Task brief: In the entries, find all lines that hold the word "vatandaşlar" and copy them.

++++++++++

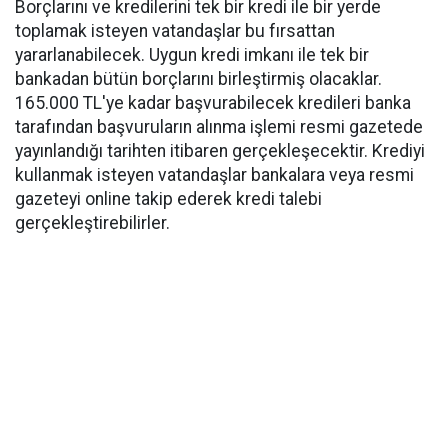
Borçlarını ve kredilerini tek bir kredi ile bir yerde
toplamak isteyen vatandaşlar bu fırsattan
yararlanabilecek. Uygun kredi imkanı ile tek bir
bankadan bütün borçlarını birleştirmiş olacaklar
.
165.000 TL'ye kadar başvurabilecek kredileri banka
tarafından başvuruların alınma işlemi resmi gazetede
yayınlandığı tarihten itibaren gerçekleşecektir. Krediyi
kullanmak isteyen vatandaşlar bankalara veya resmi
gazeteyi online takip ederek kredi talebi
gerçekleştirebilirler.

++++++++++

Output of the task:
toplamak isteyen vatandaşlar bu fırsattan
kullanmak isteyen vatandaşlar bankalara veya resmi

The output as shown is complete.